Este texto resulta, en los tiempos actuales, una rareza: se trata de la crónica de un recital. Hasta hace unos treinta años, era habitual que aparecieran en la prensa testimonios de las lecturas públicas de ciertos renombrados poetas locales. Que estos dejaran de elaborarse tiene al menos un par de explicaciones. La primera, que en las últimas dos décadas la poesía ha perdido el papel social y el espacio mediático de los que alguna vez gozó. La segunda es que prácticamente no hay entre los poetas de hoy nadie que lea sus poemas con el estilo, aplomo o amenidad que regalaban Antonio Cisneros, Alejandro Romualdo, José Watanabe, César Calvo y tantos otros. Puede haber poetas activos de calidad, pero ninguno de ellos congrega un auditorio por el mero placer de escucharlos.
Por ello, al igual que este texto, Jorge Pimentel es una rareza. Hablamos del último sobreviviente de una camada de poetas performáticos, rotundos en su expresión y cuyos versos retumbaban desde alguna épica que hoy ya no sabemos alcanzar. No es, además, un poeta que se prodigue en lecturas: ofrece una cada cinco, diez años y, como vino, se vuelve a escabullir en las sombras. Por eso escucharlo constituye todo un acontecimiento.

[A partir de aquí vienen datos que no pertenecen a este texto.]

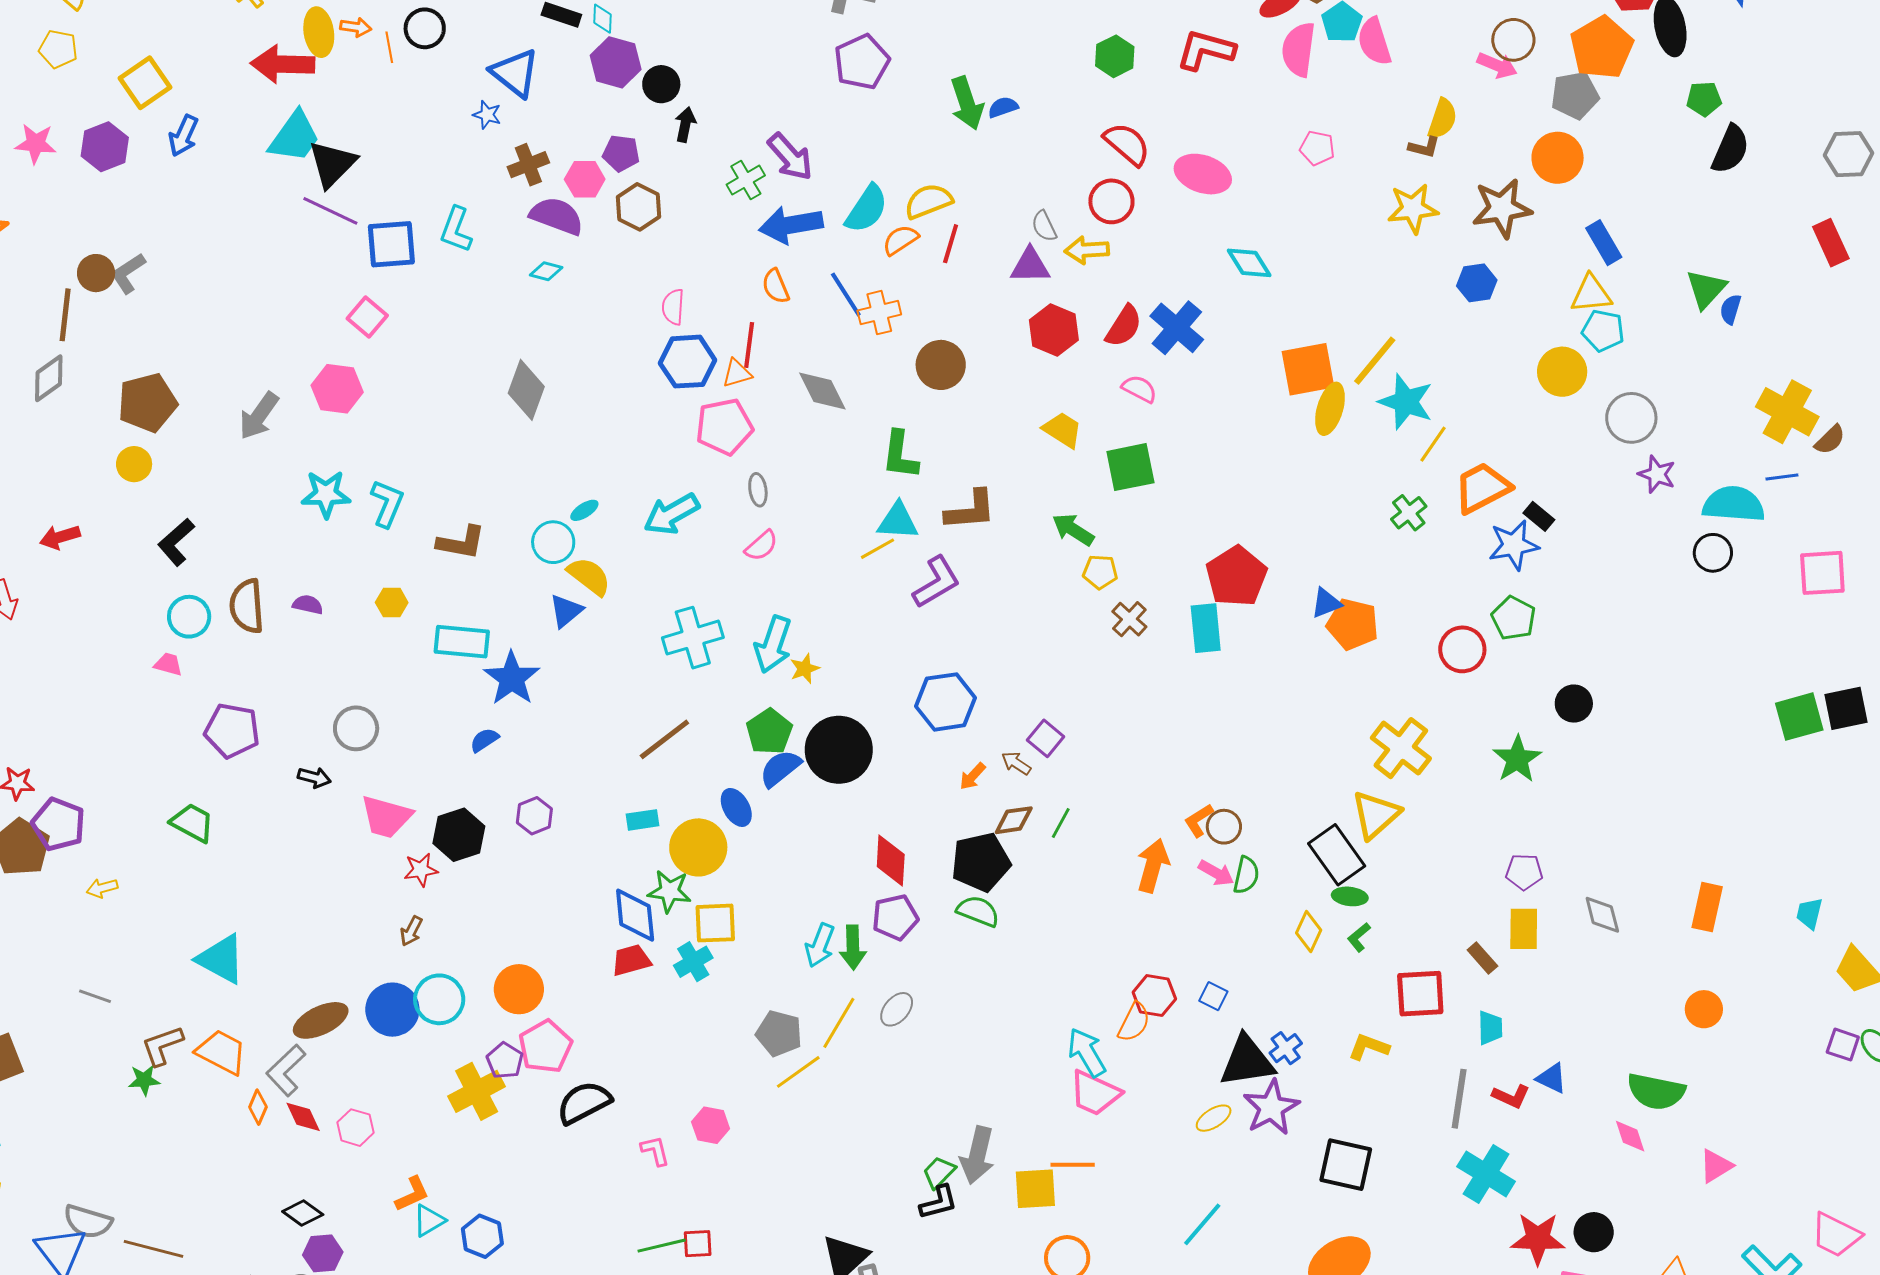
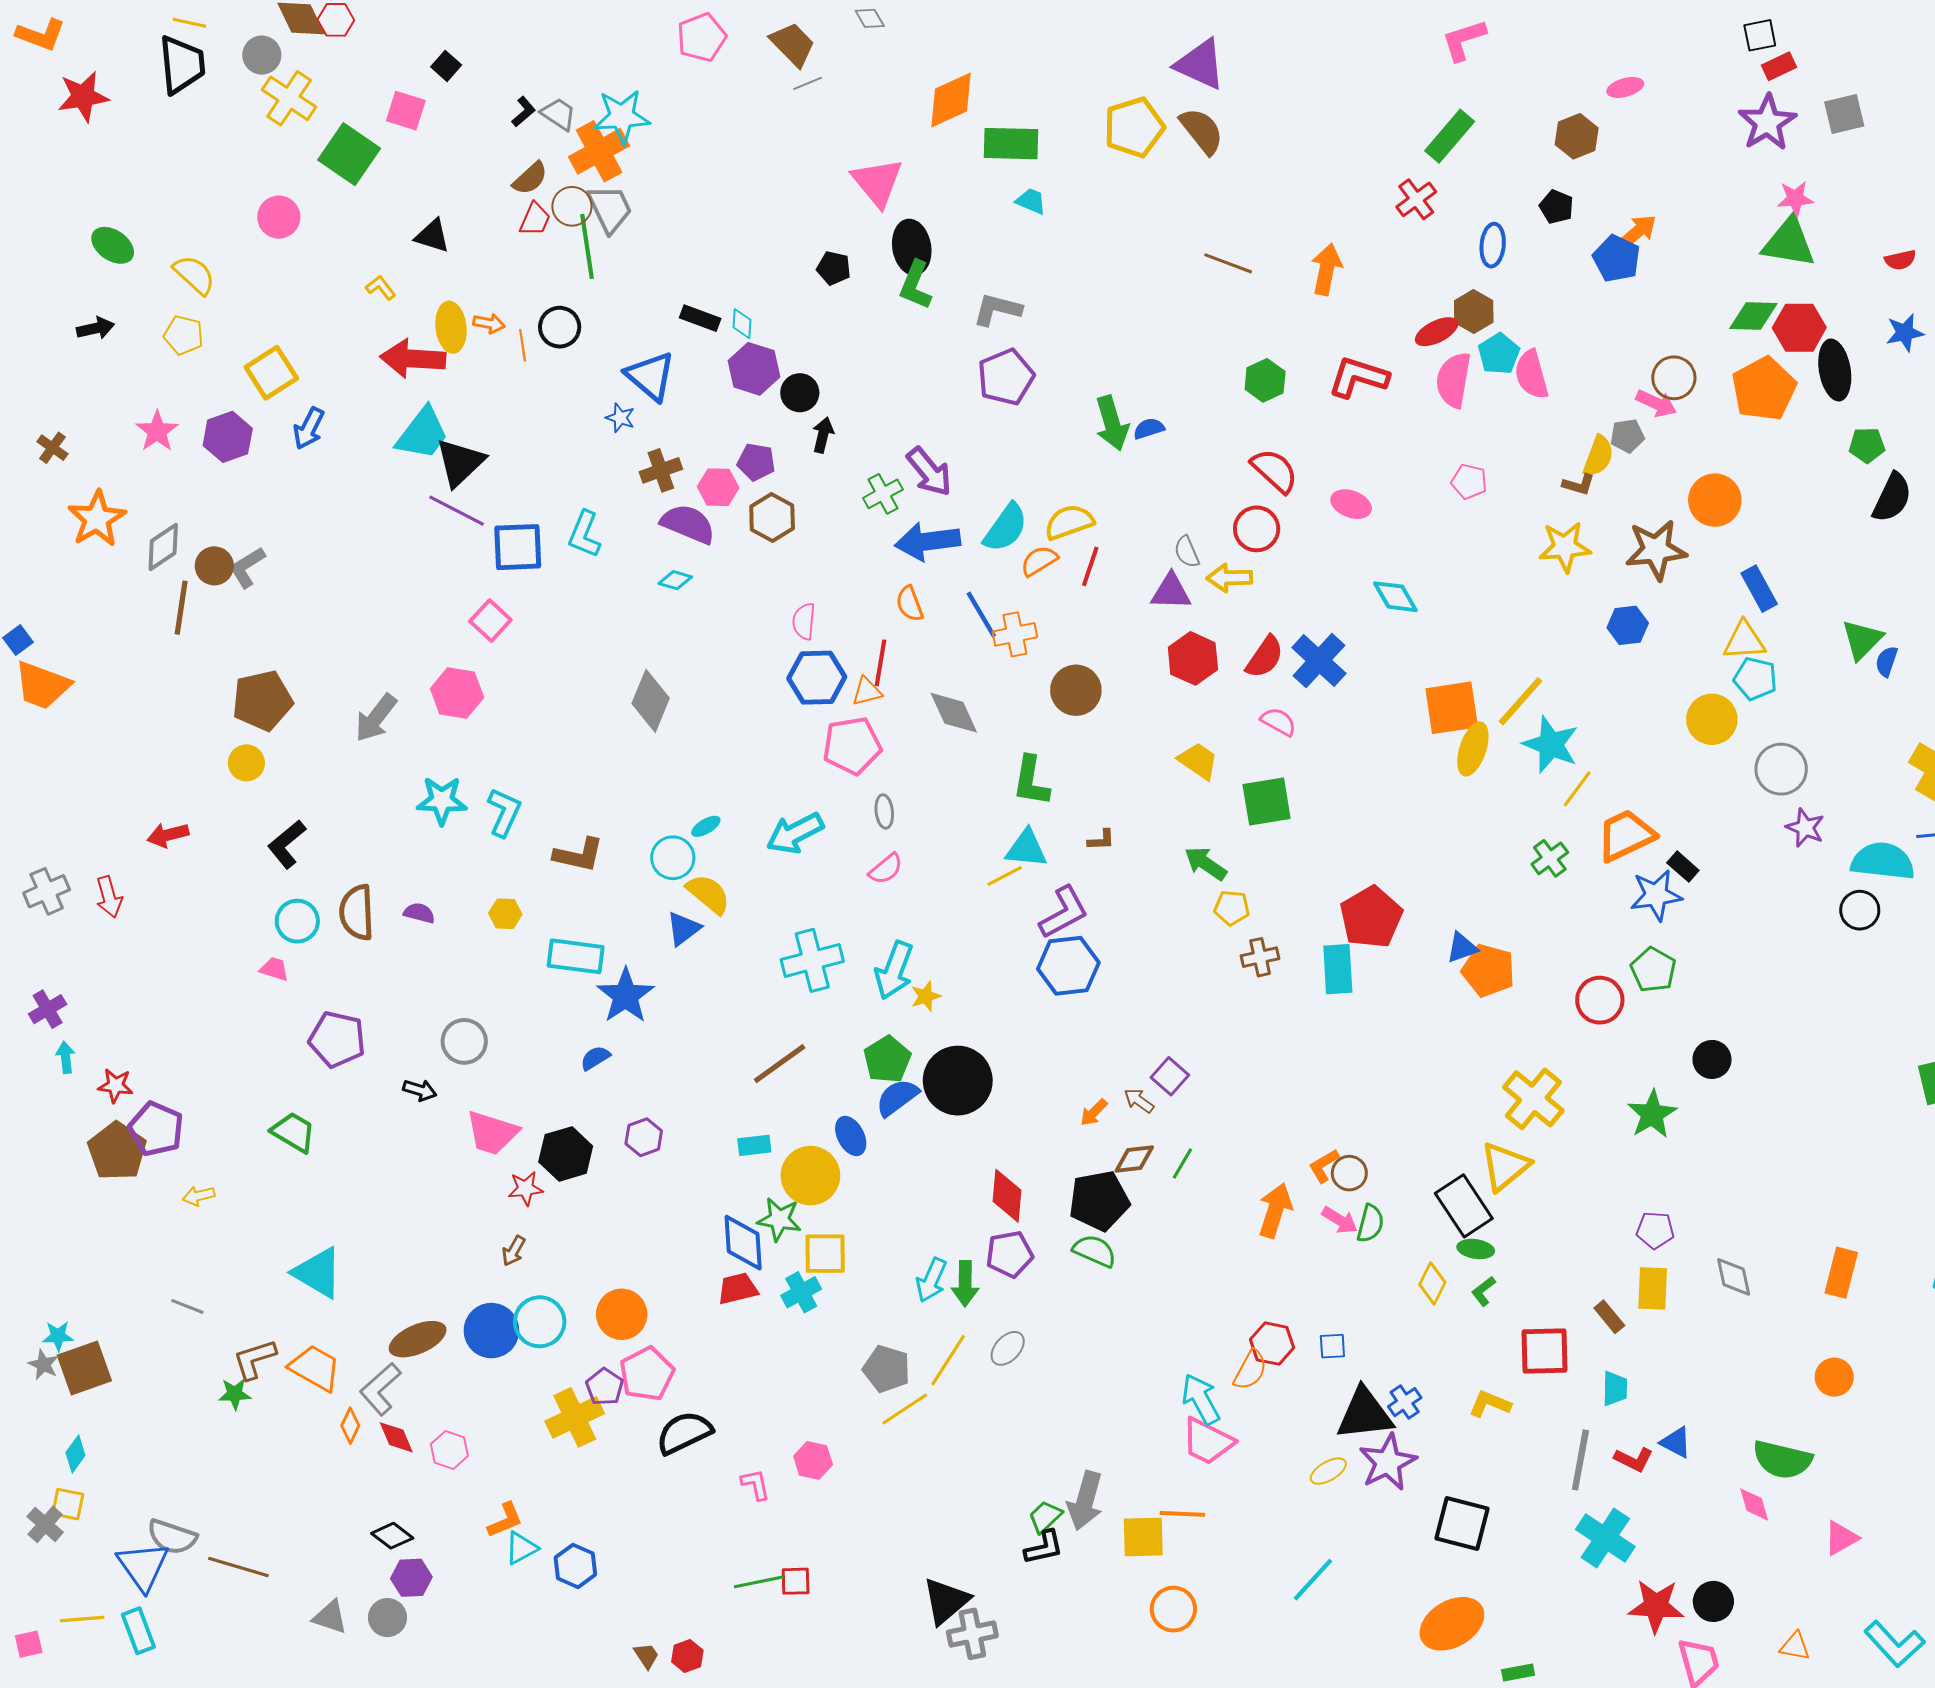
gray pentagon: (1575, 95) -> (1627, 436), moved, size x0.7
pink star: (36, 144) -> (157, 431), turned 30
pink ellipse: (1203, 174) -> (1351, 504), size x0.7
gray diamond: (49, 378) -> (163, 547), moved
brown L-shape: (971, 510) -> (1101, 840), size x0.5
brown cross: (1129, 619) -> (1260, 957), turned 33
blue hexagon: (946, 702) -> (1068, 966), moved
blue square: (1213, 996) -> (1332, 1346), turned -32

La noche del 19 de setiembre, Pimentel leyó en la librería El Virrey diversos poemas de su libro más reciente, “Jardín de uñas”, olímpicamente ignorado por la prensa cultural, pese a tratarse de uno de los trabajos mayores del más importante poeta peruano luego de la muerte de Carlos Germán Belli. Los seguidores de Pimentel, que en julio ya habían abarrotado la sala de la FIL donde se presentó el poemario, volvieron a repletar el espacio que la librería reservó para esta lectura. Y recibieron al autor con un prolongado aplauso de varios minutos, de esos que se dedican a las obras maestras en los festivales de cine.

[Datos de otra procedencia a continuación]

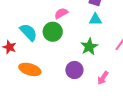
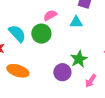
cyan triangle: (95, 19) -> (76, 22), moved
green star: (89, 47) -> (79, 59), moved

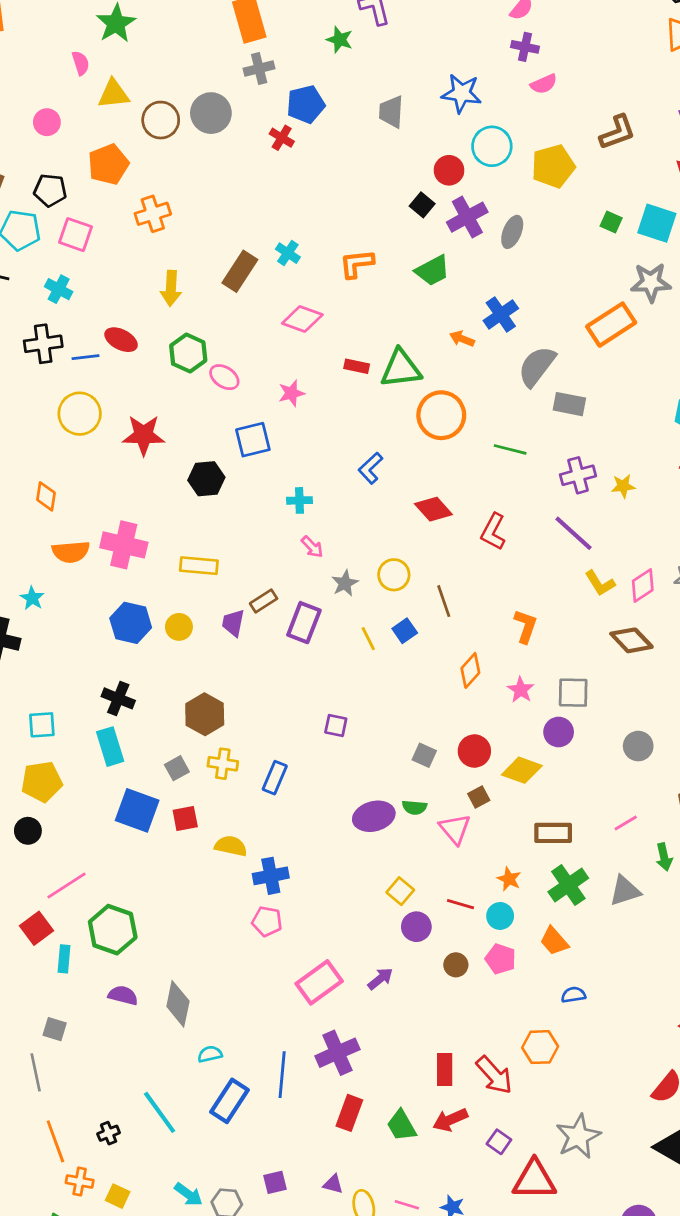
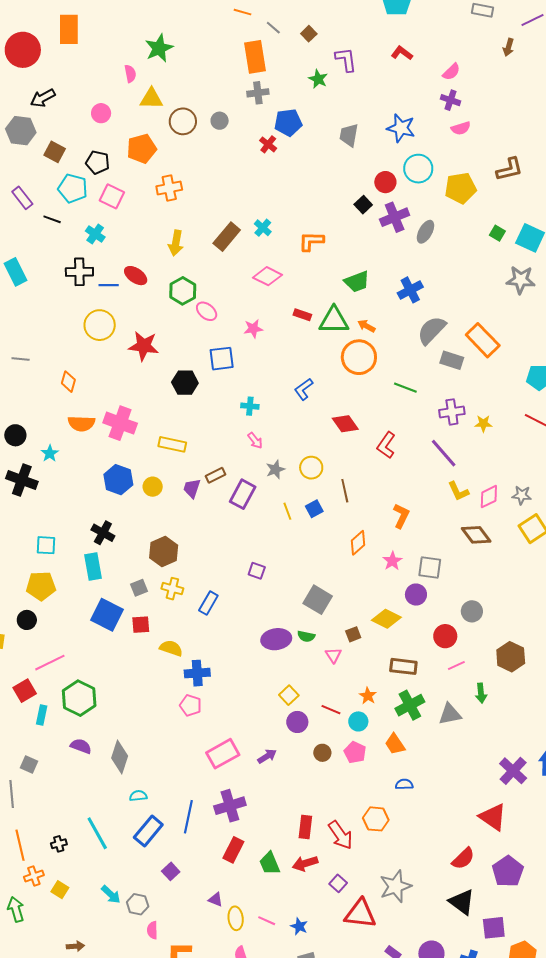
gray circle: (211, 113) -> (220, 121), size x0.6
green trapezoid: (432, 271) -> (357, 282), moved
orange rectangle: (611, 325) -> (483, 340), moved, turned 72
orange arrow: (462, 339) -> (366, 326), moved
red circle: (474, 751) -> (445, 636), moved
gray square: (424, 755) -> (318, 600), size x1.6
pink triangle: (455, 829) -> (333, 655), size x0.7
orange cross: (80, 1181) -> (34, 876), turned -36
purple square: (275, 1182) -> (171, 871), moved, turned -36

Una hora exacta a su disposición tuvo Pimentel. La estructuró intercalando la lectura de poemas con anécdotas de destacados escritores de su época, como César Calvo, quien reprendía a sus amigos por caminar rápido en la calle “porque la gente puede pensar que estamos yendo a trabajar”. Repartió historias personales vividas junto a Julio Ramón Ribeyro (“yo también lo conocí, no solo los regios”) y contó de aquella ocasión en que departía con nuestro gran cuentista, cuando estalló una balacera que provocó que todos los presentes salieran disparados. Los únicos que se quedaron bajo la mesa fueron ellos. “Y tú abandonaste a tu mejor amigo”, le reprochó, humorístico, Pimentel al narrador Guillermo Niño de Guzmán, mezclado entre el respetable, señalándolo con un dedo fulminador. Estupor y risas acompañaron dicho gesto destemplado.

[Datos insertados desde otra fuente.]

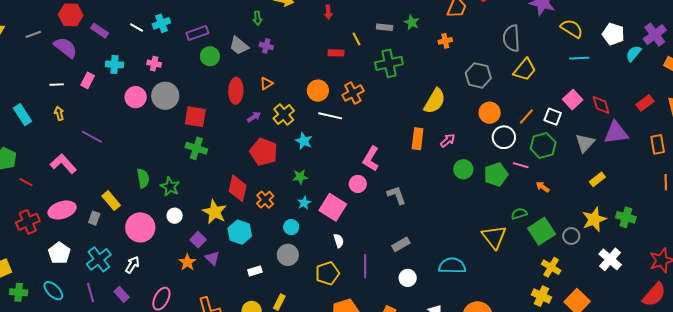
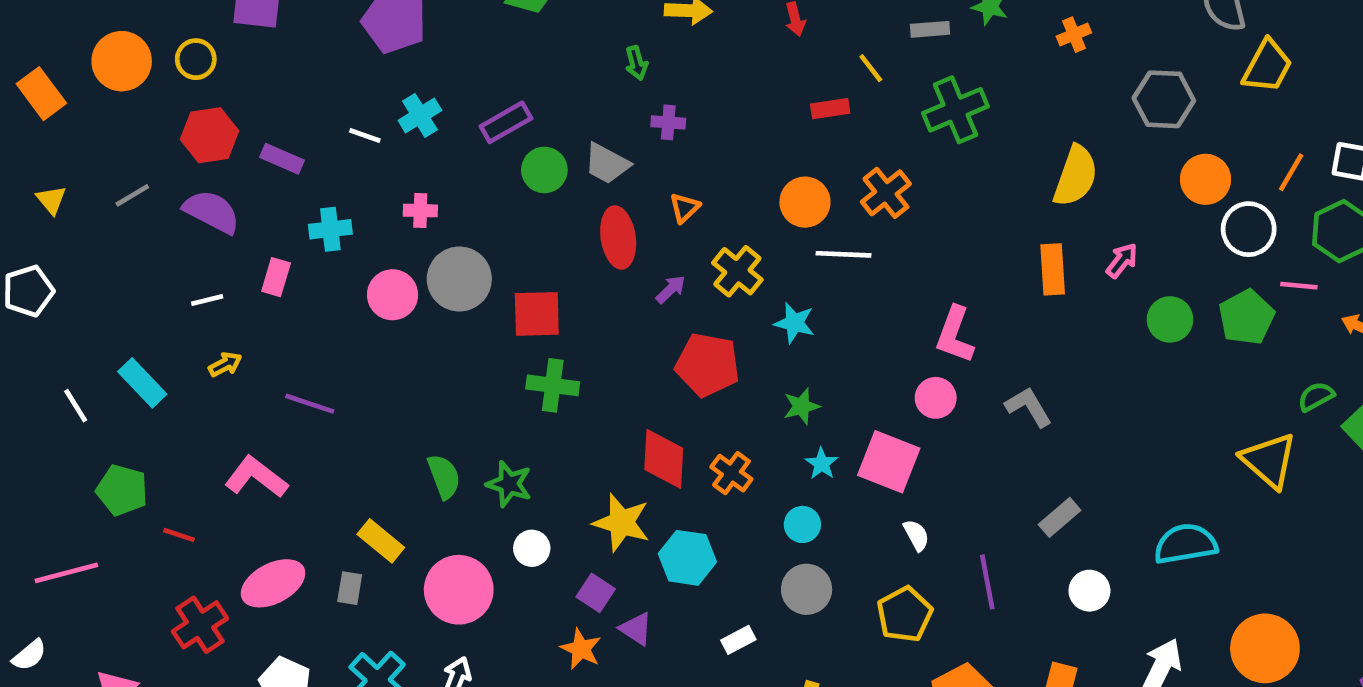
gray trapezoid: (239, 46) -> (607, 164), moved
yellow arrow: (59, 113) -> (225, 364), turned 88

Satisfecho por la inmediata complicidad lograda con sus oyentes, Pimentel emprendió la lectura de sus poemas recién publicados. La inauguró con “Un gato mordiendo a una paloma”, canto conciso sobre la violenta belleza que emana de la muerte, de “la pasión consumada en sangre”, para luego pasar al expansivo “A la noche”, cuyo sobrecogedor ritmo envolvió el recinto y retuvo el aliento de los presentes durante largos minutos, como solo puede hacerlo un vibrante himno que escala entre señales de la naturaleza y sonoros gemidos humanos.
Más anécdotas. Desmenuzó los excesos de Eloy Jáuregui, leal lugarteniente de Hora Zero, y detalló los recitales que brindaban en provincias, invitados por restaurantes y peñas, en circunstancias temerarias. Renovados aplausos y vuelve a lo suyo: es el turno de “La información sospechosa de Carmen Mendoza Palomino”, uno de los poemas-retrato que pueblan “Jardín de uñas”, rescate luminoso de un ser hundido en la miseria de la miseria, donde ya no hay vida digna de ser vivida. Se suceden otras composiciones, breves y extensas, entregadas en un orden programado por Pimentel, un orden dictado por sus afectos e impugnaciones, que tiene como corolario un poema inédito, “Miro el televisor”, cuya cadencia y actitud difieren de lo exhibido en su último libro: tal vez sea la puerta abierta a un nuevo ciclo creativo, uno de los tantos que mantiene en secreto desde hace décadas.
La noche que Pimentel nos obsequió fue mágica no solo por la excelencia de los poemas que repasó, sino porque nos hizo creer, por una hora justa, que estábamos en una época donde la poesía tenía la última palabra. Pimentel la tuvo en esta ocasión. Quienes crecimos leyéndolo solo podemos estar conmovidos y agradecidos.